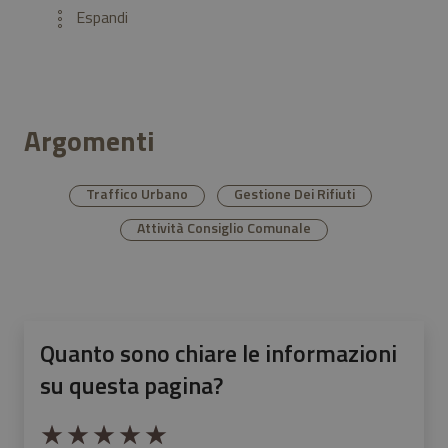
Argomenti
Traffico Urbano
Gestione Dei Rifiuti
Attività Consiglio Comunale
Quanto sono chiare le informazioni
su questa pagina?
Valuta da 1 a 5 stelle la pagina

————————

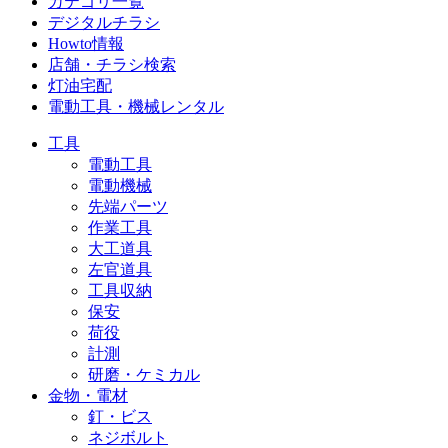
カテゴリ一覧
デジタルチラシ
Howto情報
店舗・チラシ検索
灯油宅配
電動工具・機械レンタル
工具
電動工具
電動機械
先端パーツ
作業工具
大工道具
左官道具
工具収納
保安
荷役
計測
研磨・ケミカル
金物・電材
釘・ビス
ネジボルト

————————

_What to work on_. From the data above, output exactly the lines between the one containing "Attività Consiglio Comunale" and the one containing "Valuta da 1 a 5 stelle la pagina", counting both of them.

_Answer to this exercise_.
Attività Consiglio Comunale
Quanto sono chiare le informazioni
su questa pagina?
Valuta da 1 a 5 stelle la pagina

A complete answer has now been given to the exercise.